Exercise details:
Your answer must hold only the lines below from the line containing "that further to its press release of October" through the line containing "of all regulatory", each reproduced exactly.

Transcribed page contents:
================================
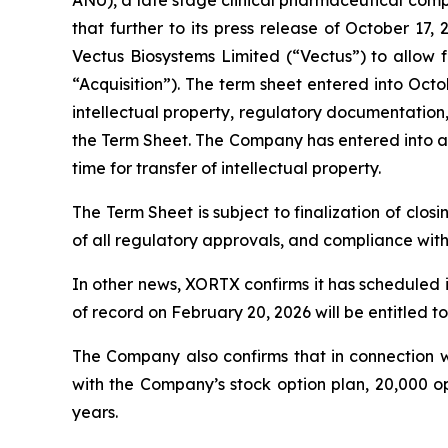
ANU), a late stage clinical pharmaceutical com
that further to its press release of October 
Vectus Biosystems Limited (“Vectus”) to allow f
“Acquisition”). The term sheet entered into Octo
intellectual property, regulatory documentation
the Term Sheet. The Company has entered into an
time for transfer of intellectual property.
The Term Sheet is subject to finalization of closi
of all regulatory approvals, and compliance wit
In other news, XORTX confirms it has scheduled 
of record on February 20, 2026 will be entitled t
The Company also confirms that in connection w
with the Company’s stock option plan, 20,000 o
years.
================================
Solution for this task:
that further to its press release of October 
Vectus Biosystems Limited (“Vectus”) to allow f
“Acquisition”). The term sheet entered into Octo
intellectual property, regulatory documentation
the Term Sheet. The Company has entered into an
time for transfer of intellectual property.
The Term Sheet is subject to finalization of closi
of all regulatory approvals, and compliance wit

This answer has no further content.